Het kleermakersvak, is dat niet een bijna uitgestorven ambacht?
‘Ja en nee. Ik vind in ieder geval dat we er meer oog voor moeten hebben. Wie leert nog het ambacht van kleermaker? Wij hadden  ooit een atelier in Oldenzaal met 35 coupeuses, maar moesten op een gegeven moment de stap naar het buitenland zetten. Mijn huidige flexibele schil aan kleermakers betreft voornamelijk statushouders. Dat komt omdat jongeren in Nederland het vak niet meer trendy vinden. Er is te weinig stimulans en er zijn te weinig kansen op de arbeidsmarkt. Dit zie je ook in Duitsland. Ergens vind ik het zonde dat het leren van zo’n ambacht te weinig gestimuleerd wordt. In Duitsland is het ambacht van kleermaker een vak dat vooral de oudere generatie beheerst. Wel heb je in Duitsland zogenaamde mini-jobs. Daarbij mag iemand met een uitkering of pensioen maximaal €520 per maand bijverdienen zonder dat er gekort wordt op die uitkering. Ook voor een werkgever en qua sociale lasten zijn die mini-jobs aantrekkelijk. Het is een stimulans om actief te blijven, zo ook voor vakmensen na hun pensioen.  Wij hebben hier vanuit deze constructie bijvoorbeeld een pensionado van 76 jaar oud in dienst in ons magazijn.  Deze man is erg blij met z’n werk.’

Hoe vind je dat bedrijven en overheden op dit moment samenwerken in de grensregio? 
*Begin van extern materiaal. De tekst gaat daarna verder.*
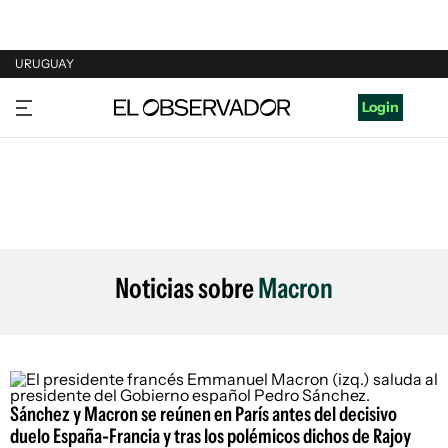
URUGUAY
URUGUAY
Login
ARGENTINA
ESPAÑA
ESTADOS UNIDOS
Noticias sobre
Macron
Sánchez y Macron se reúnen en París antes del decisivo
duelo España-Francia y tras los polémicos dichos de Rajoy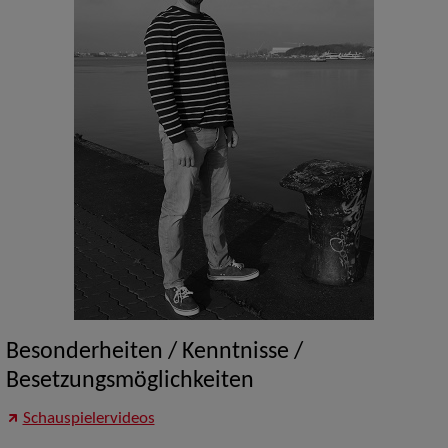
Besonderheiten / Kenntnisse /
Besetzungsmöglichkeiten
Schauspielervideos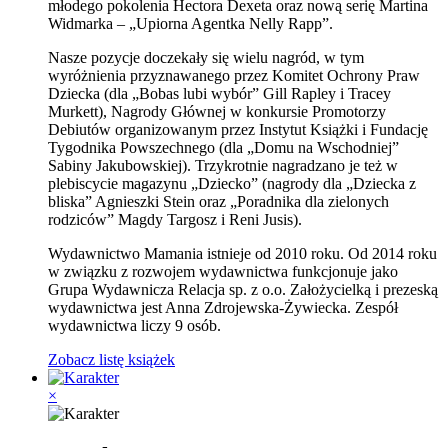
młodego pokolenia Hectora Dexeta oraz nową serię Martina
Widmarka – „Upiorna Agentka Nelly Rapp”.
Nasze pozycje doczekały się wielu nagród, w tym
wyróżnienia przyznawanego przez Komitet Ochrony Praw
Dziecka (dla „Bobas lubi wybór” Gill Rapley i Tracey
Murkett), Nagrody Głównej w konkursie Promotorzy
Debiutów organizowanym przez Instytut Książki i Fundację
Tygodnika Powszechnego (dla „Domu na Wschodniej”
Sabiny Jakubowskiej). Trzykrotnie nagradzano je też w
plebiscycie magazynu „Dziecko” (nagrody dla „Dziecka z
bliska” Agnieszki Stein oraz „Poradnika dla zielonych
rodziców” Magdy Targosz i Reni Jusis).
Wydawnictwo Mamania istnieje od 2010 roku. Od 2014 roku
w związku z rozwojem wydawnictwa funkcjonuje jako
Grupa Wydawnicza Relacja sp. z o.o. Założycielką i prezeską
wydawnictwa jest Anna Zdrojewska-Żywiecka. Zespół
wydawnictwa liczy 9 osób.
Zobacz listę książek
×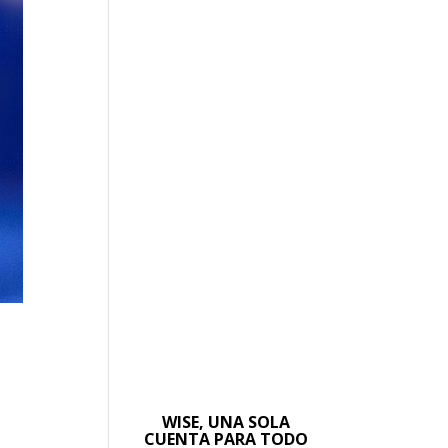
WISE, UNA SOLA
CUENTA PARA TODO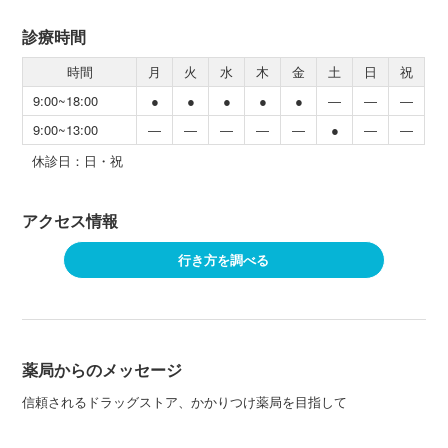
診療時間
時間
月
火
水
木
金
土
日
祝
9:00~18:00
●
●
●
●
●
―
―
―
9:00~13:00
―
―
―
―
―
●
―
―
休診日：日・祝
アクセス情報
行き方を調べる
薬局からのメッセージ
信頼されるドラッグストア、かかりつけ薬局を目指して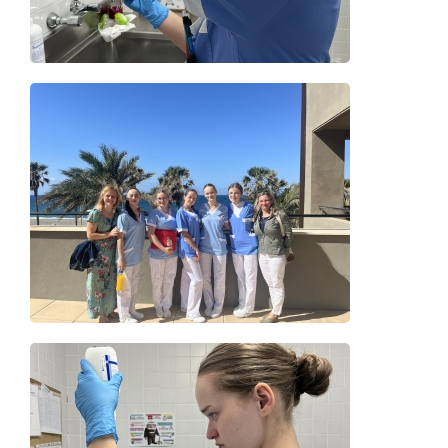
Details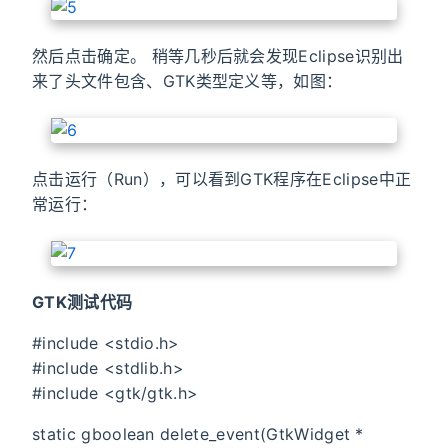
然后点击确定。 稍等几秒后就会发现Eclipse识别出
来了头文件包含、GTK类型定义等，如图：
点击运行（Run），可以看到GTK程序在Eclipse中正
常运行：
GTK测试代码
#include <stdio.h>
#include <stdlib.h>
#include <gtk/gtk.h>
static gboolean delete_event(GtkWidget *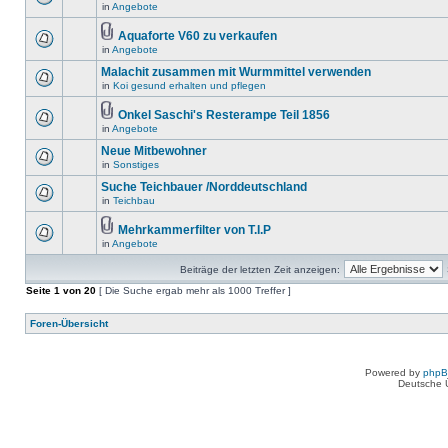
in
Angebote
Aquaforte V60 zu verkaufen
in
Angebote
Malachit zusammen mit Wurmmittel verwenden
in
Koi gesund erhalten und pflegen
Onkel Saschi's Resterampe Teil 1856
in
Angebote
Neue Mitbewohner
in
Sonstiges
Suche Teichbauer /Norddeutschland
in
Teichbau
Mehrkammerfilter von T.I.P
in
Angebote
Beiträge der letzten Zeit anzeigen:
Seite
1
von
20
[ Die Suche ergab mehr als 1000 Treffer ]
Foren-Übersicht
Powered by
php
Deutsche 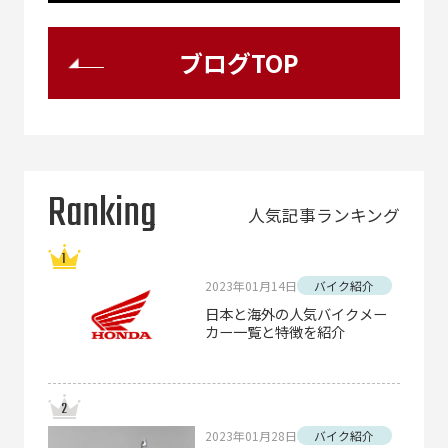
ブログTOP
Ranking
人気記事ランキング
2023年01月14日
バイク紹介
日本と海外の人気バイクメー
カー一覧と特徴を紹介
2023年01月28日
バイク紹介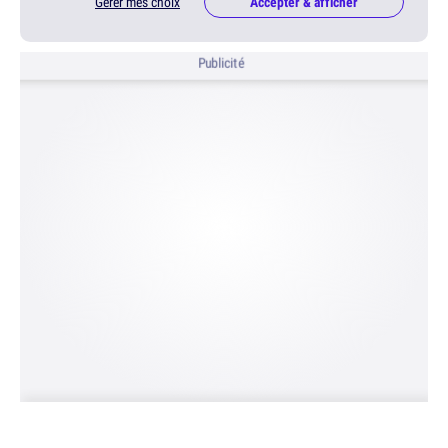
Gérer mes choix
Accepter & afficher
Publicité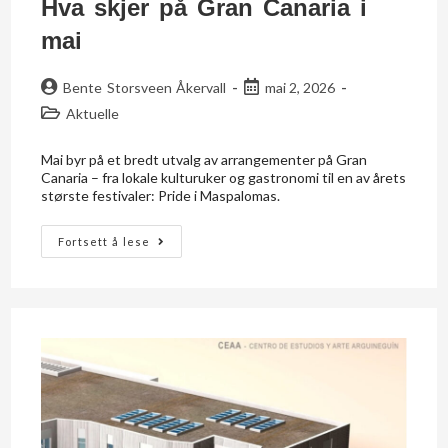
Hva skjer på Gran Canaria i
mai
Bente Storsveen Åkervall
mai 2, 2026
Aktuelle
Mai byr på et bredt utvalg av arrangementer på Gran
Canaria – fra lokale kulturuker og gastronomi til en av årets
største festivaler: Pride i Maspalomas.
Fortsett å lese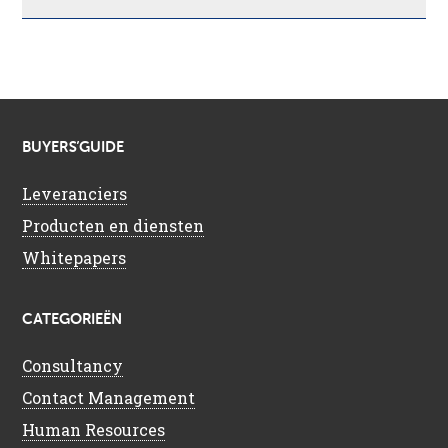
BUYERS’GUIDE
Leveranciers
Producten en diensten
Whitepapers
CATEGORIEËN
Consultancy
Contact Management
Human Resources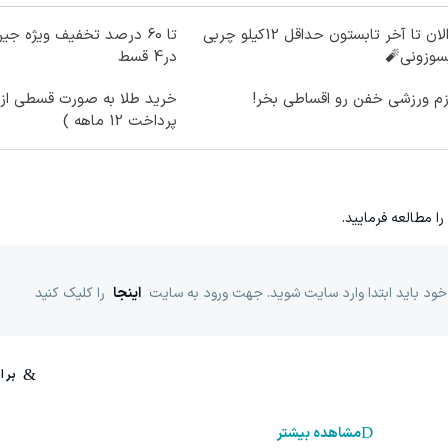
از الان تا آخر تابستون حداقل 12کیلو چربی
سوزونی🧨
در4 قسط
زم ورزشی خفن رو اقساطی بخر!
خرید طلا به صورت قسطی از د
پرداخت 12 ماهه )
را مطالعه فرمایید.
خود باید ابتدا وارد سایت شوید. جهت ورود به سایت
اینجا
را کلیک کنید
مشاهده بیشتر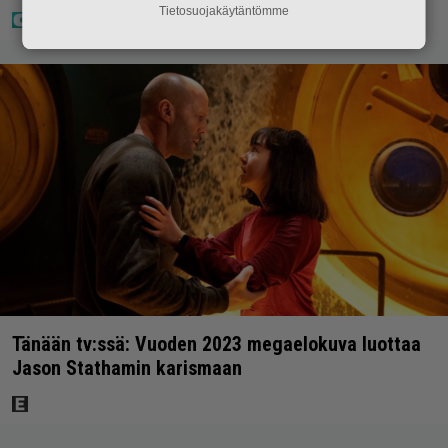
Tietosuojakäytäntömme
Tänään tv:ssä: Vuoden 2023 megaelokuva luottaa
Jason Stathamin karismaan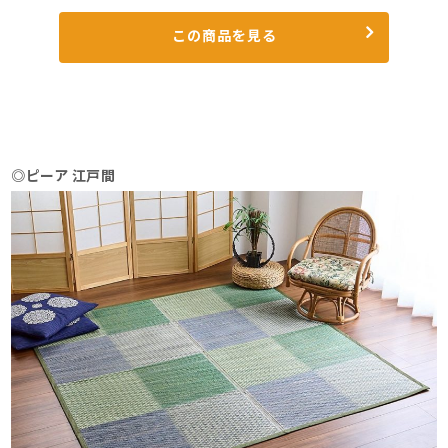
この商品を見る
◎ピーア 江戸間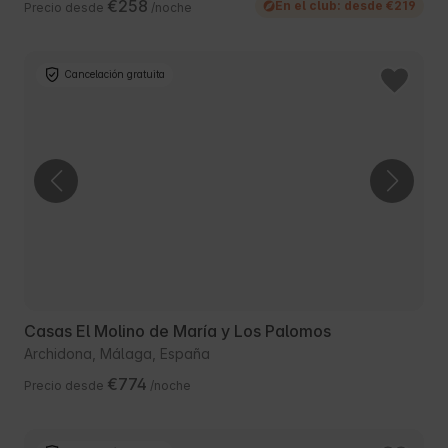
€258
En el club: desde €219
Precio desde
/noche
Cancelación gratuita
Casas El Molino de María y Los Palomos
Archidona, Málaga, España
€774
Precio desde
/noche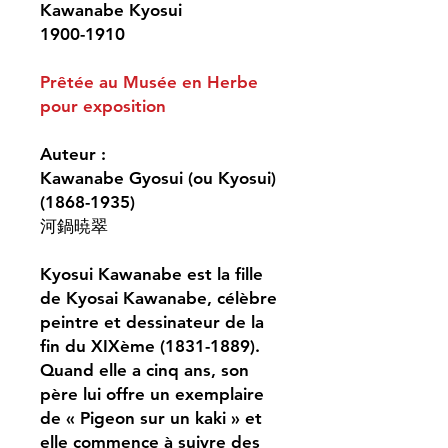
Kawanabe Kyosui
1900-1910
Prêtée au Musée en Herbe
pour exposition
Auteur :
Kawanabe Gyosui (ou Kyosui)
(1868-1935)
河鍋暁翠
Kyosui Kawanabe est la fille
de Kyosai Kawanabe, célèbre
peintre et dessinateur de la
fin du XIXème (1831-1889).
Quand elle a cinq ans, son
père lui offre un exemplaire
de « Pigeon sur un kaki » et
elle commençe à suivre des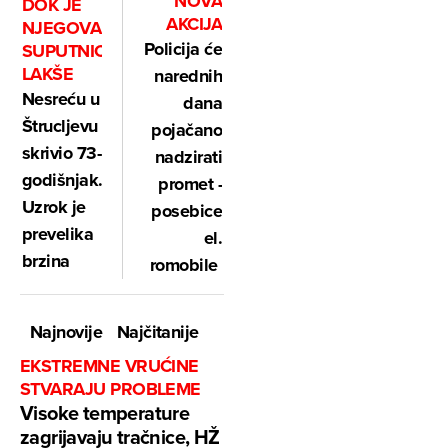
NOVA
DOK JE
AKCIJA
NJEGOVA
Policija će
SUPUTNICA
LAKŠE
narednih
Nesreću u
dana
Štrucljevu
pojačano
skrivio 73-
nadzirati
godišnjak.
promet -
Uzrok je
posebice
prevelika
el.
brzina
romobile
Najnovije
Najčitanije
EKSTREMNE VRUĆINE
STVARAJU PROBLEME
Visoke temperature
zagrijavaju tračnice, HŽ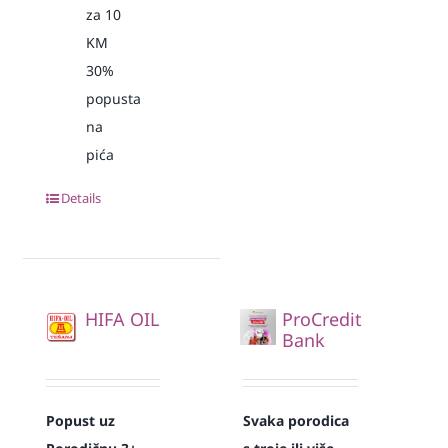
za 10
KM
30%
popusta
na
pića
Details
HIFA OIL
ProCredit
Bank
Popust uz
Svaka
porodica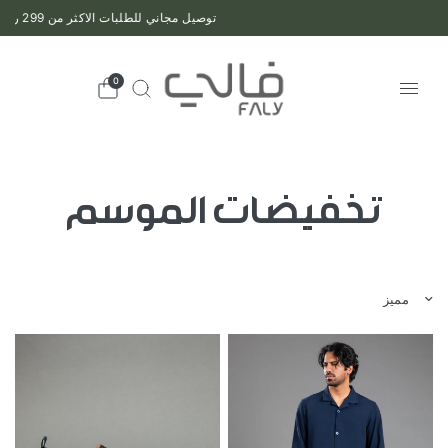
توصيل مجاني للطلبات الاكثر من 299 ريال
0
تخفيضات الموسم
فرز حسب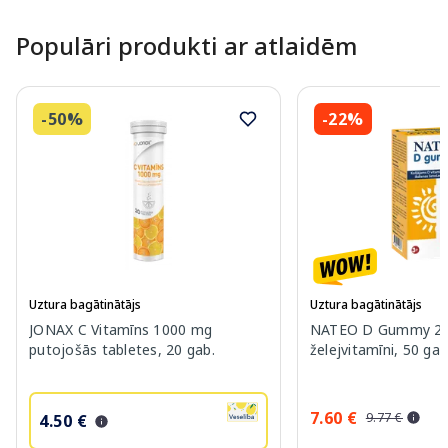
Populāri produkti ar atlaidēm
-50%
-22%
Uztura bagātinātājs
Uztura bagātinātājs
JONAX C Vitamīns 1000 mg
NATEO D Gummy 20
putojošās tabletes, 20 gab.
želejvitamīni, 50 gab
7.60 €
9.77 €
4.50 €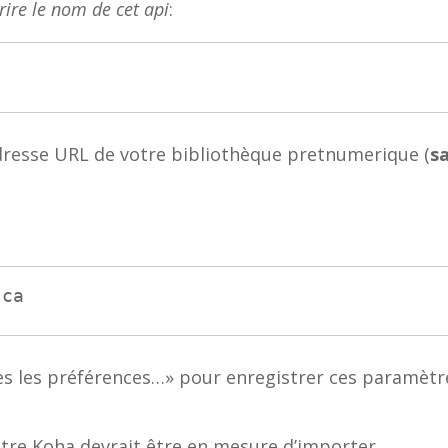
rire le nom de cet api
:
adresse URL de votre bibliothèque pretnumerique (
sa
.ca
es les préférences…» pour enregistrer ces paramètr
otre Koha devrait être en mesure d’importer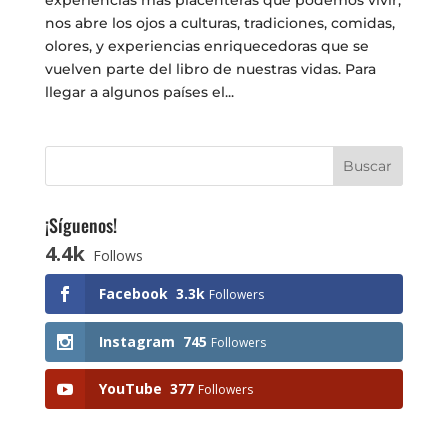
experiencias más placenteras que podemos vivir,
nos abre los ojos a culturas, tradiciones, comidas,
olores, y experiencias enriquecedoras que se
vuelven parte del libro de nuestras vidas. Para
llegar a algunos países el...
¡Síguenos!
4.4k
Follows
Facebook
3.3k
Followers
Instagram
745
Followers
YouTube
377
Followers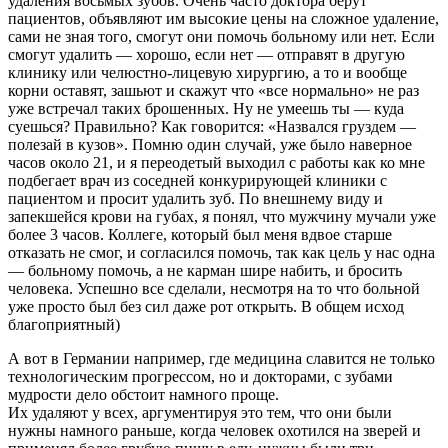
удаления восьмых зубов. Очень часто доктора берут
пациентов, объявляют им высокие цены на сложное удаление,
сами не зная того, смогут они помочь больному или нет. Если
смогут удалить — хорошо, если нет — отправят в другую
клинику или челюстно-лицевую хирургию, а то и вообще
корни оставят, зашьют и скажут что «все нормально» не раз
уже встречал таких брошенных. Ну не умеешь ты — куда
суешься? Правильно? Как говорится: «Назвался груздем —
полезай в кузов». Помню один случай, уже было наверное
часов около 21, и я переодетый выходил с работы как ко мне
подбегает врач из соседней конкурирующей клиники с
пациентом и просит удалить зуб. По внешнему виду и
запекшейся крови на губах, я понял, что мужчину мучали уже
более 3 часов. Коллеге, который был меня вдвое старше
отказать не смог, и согласился помочь, так как цель у нас одна
— больному помочь, а не карман шире набить, и бросить
человека. Успешно все сделали, несмотря на то что больной
уже просто был без сил даже рот открыть. В общем исход
благоприятный)
А вот в Германии например, где медицина славится не только
технологическим прогрессом, но и докторами, с зубами
мудрости дело обстоит намного проще.
Их удаляют у всех, аргументируя это тем, что они были
нужны намного раньше, когда человек охотился на зверей и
‘Steeds beter, maar er blijft werk aan de winkel. Er liggen nog  zoveel kansen. Wij hebben er wel eens last van dat bijvoorbeeld wetgeving voor grenswerkers achterblijft. Dat zorgt ervoor dat  het nog niet erg aantrekkelijk is om als Duitser in Nederland te werken en andersom. Wij zijn gebaat bij stappen vooruit, want we zien dat onze diensten ook in Duitsland erg gewild zijn.  We willen ons marktgebied vergroten, ook buiten de grensstreek. Meer kruisbestuiving tussen Nederlandse en Duitse medewerkers en klanten zou dan zeker helpen.’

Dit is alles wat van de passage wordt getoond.